Rekayorek.id, Portal berita dan wadah berbagi kreativitas

May Ling

Oleh: Anggie D. Widowati

Aku membuka email dan menemukan pesan yang tak terduga. Pesan pendek itu, dari May Ling, alias Ling Ling. Ling Ling, sahabatku masih keturunan China. Matanya sipit. Kulitnya putih bersih seperti kulit buah langsat. Dan dia pernah mengajariku tentang suatu hal yang menjadi prinsip hidup orang China: ulet dan kerja keras.

“Semua ini hampir membuatku gila, tetapi kemudian aku mengundang Mami tinggal di rumah, Lee sangat senang dan Samantha juga berubah.

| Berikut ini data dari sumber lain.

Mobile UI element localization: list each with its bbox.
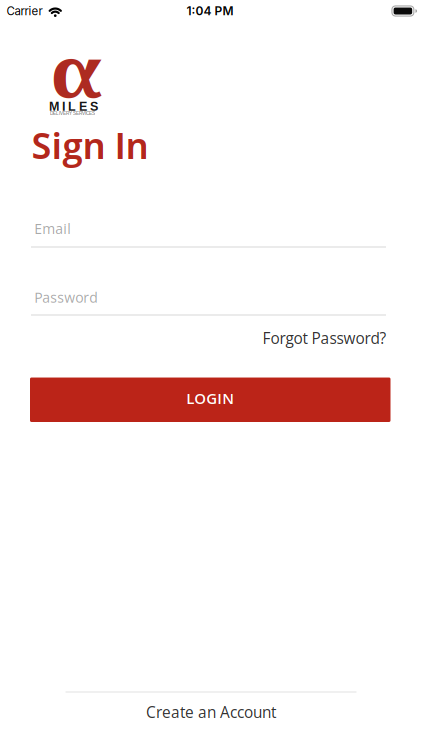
- staticText: Carrier: [6, 4, 42, 18]
- staticText: Password: [34, 288, 98, 307]
- staticText: Sign In: [32, 120, 148, 170]
- button[interactable]: Password: [31, 288, 386, 316]
- button[interactable]: Create an Account: [146, 702, 276, 722]
- staticText: E: [79, 100, 87, 114]
- staticText: α: [53, 22, 100, 118]
- staticText: M: [49, 100, 59, 114]
- staticText: I: [62, 100, 65, 114]
- staticText: Email: [34, 219, 71, 238]
- staticText: Forgot Password?: [262, 328, 386, 348]
- staticText: DELIVERY SERVICES: [50, 111, 95, 116]
- staticText: LOGIN: [186, 388, 234, 408]
- button[interactable]: Email: [31, 219, 386, 248]
- staticText: S: [90, 100, 98, 114]
- button[interactable]: LOGIN: [30, 378, 390, 422]
- staticText: 1:04 PM: [186, 4, 234, 18]
- button[interactable]: Forgot Password?: [262, 328, 386, 348]
- staticText: L: [68, 100, 76, 114]
- staticText: Create an Account: [146, 702, 276, 722]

Akhirnya kami bersama lagi, berempat, aku, Mami, Lee dan Samantha. Setelah ada Mami di rumah, Steve, adik kesayanganku jadi punya alasan untuk menengokku. Padahal hampir dua tahun kami tak saling bersapa.”

Ling Ling menghilang beberapa tahun yang lalu, setelah perkawinannya dengan Chuck kandas. Perkawinan atas dasar perjodohan itu tak mampu mengikat mereka, setelah keduanya kemudian menyadari bahwa cinta tak berpihak kepada mereka. Chuck jatuh cinta pada perempuan lain, dan May Ling tak bisa berbuat apa-apa untuk menyelamatkan bahtera rumah tangganya.

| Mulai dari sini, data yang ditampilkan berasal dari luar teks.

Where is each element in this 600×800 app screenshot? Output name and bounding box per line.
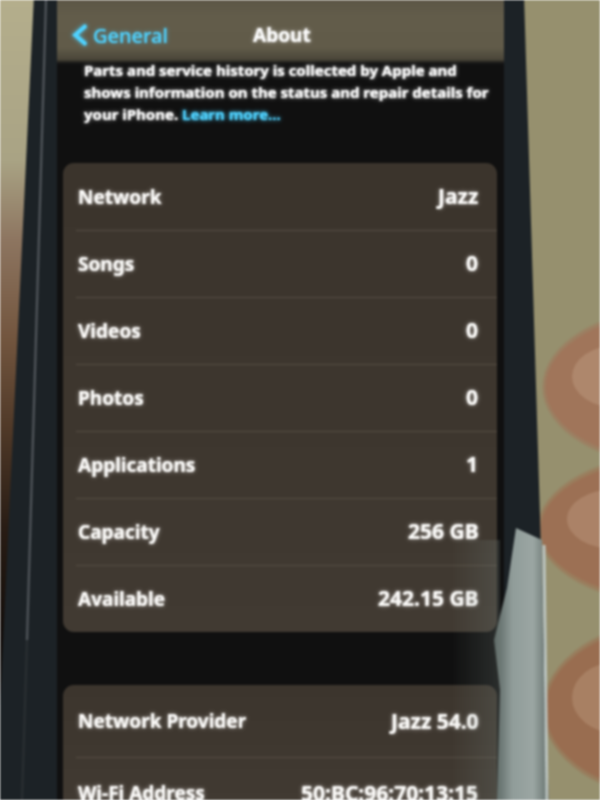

Aku membuka lap top dan mencari data-data lama. Nomor telepon dan alamat teman dari masa ke masa aku simpan di lap top. Ku cari nama May Ling.

Lalu aku mencatatnya pada secarik kertas. Dan berjalan ke ruang tengah untuk menelpon. Tetapi sia-sia. Nomor itu sudah tidak berfungsi. Akhirnya aku kembali ke kamar dan memasang modem di lap topku. Aku buka kembali email itu.

To: [email protected]
Senang mendengar kabarmu. Aku berusaha menelpon tetapi nomor yang aku miliki sudah tak berfungsi. Maukah kamu memberiku nomor yang baru?
Please Reply.

Beberapa saat kemudian, Ling memberi nomor telepon, nomor rumah usaha di Surabaya dan juga alamat lengkapnya.

To: [email protected]
Teleponku 0312267456, alamatku, jalan Kembang Jepun, 42E, Surabaya.

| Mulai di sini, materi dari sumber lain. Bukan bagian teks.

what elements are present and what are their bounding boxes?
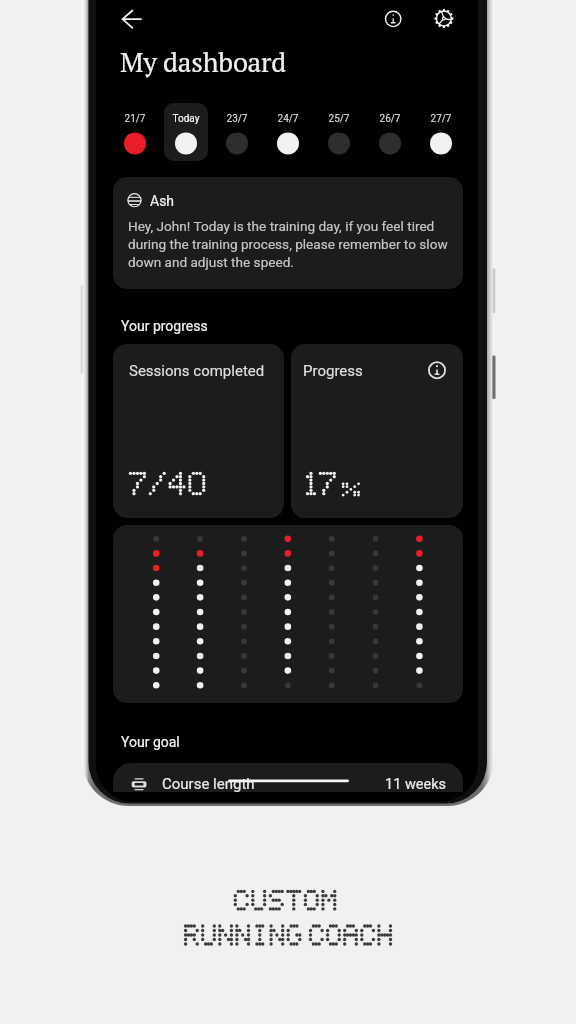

Sil, aku ingin kamu berkunjung ke rumahku. Aku ingin kau melihat aku, Mami, Lee dan Samantha mengelola toko. Kami harus bekerja keras untuk membangun kembali hidup kami. Kami bisa meskipun tanpa Chuck.

Aku naik kereta eksekutif dari Gambir dan turun di Stasiun Pasar Turi, Surabaya. Aku menghabiskan malamku di kereta dengan lap topku. Menyelesaikan tulisan yang harus dead line hari ini. Tetapi tak ada satu kata pun yang mau keluar dari pikiranku. Akhirnya aku tutup kembali lap top dan aku mencoba mengingat-ingat wajah Ling.

Mungkin dua atau tiga tahun yang lalu aku terakhir bertemu Ling. Ling tinggi, putih dengan rambut sepunggung yang disemir merah. Ling sangat cantik. Dua anaknya Lee si sulung dan Sam, selalu diajak kemana-mana ketika dia pergi. Aku berkenalan dengan perempuan China itu, ketika mereka masih tinggal di Jakarta.

Dari luar, mereka adalah keluarga yang ideal, Ling yang cantik, dan suaminya Chuck yang tampan dan sukses. Tetapi dibalik semua itu, mereka menjalani kehidupan perkawinan yang rapuh.

“Suamiku memiliki kekasih,” kata Ling.

“Ah, nggak mungkin, Chuck orang baik,” ujarku.

“Dia memang baik, bahkan sangat baik, tetapi dia tidak mencintaiku,” katanya.

“Sedangkan kamu sendiri gimana? Apakah kamu mencintainya, Ling?”

Ling menggeleng.

“Kami dijodohkan, aku bertahan hanya untuk Lee dan Sammy, tetapi sebetulnya aku tersiksa.”

“Kalian tidak saling belajar untuk mencintai?”

“Hati tak bisa dibohongi.”

Aku bahkan tak dikabari ketika Ling dan Chuck bercerai. Dan dua anaknya ikut Ling. Setelah itu Ling menghilang. Aku tak pernah berhasil menghubunginya lagi. Nomor telepon Chuck juga ganti, aku kesulitan untuk menghubungi mereka berdua.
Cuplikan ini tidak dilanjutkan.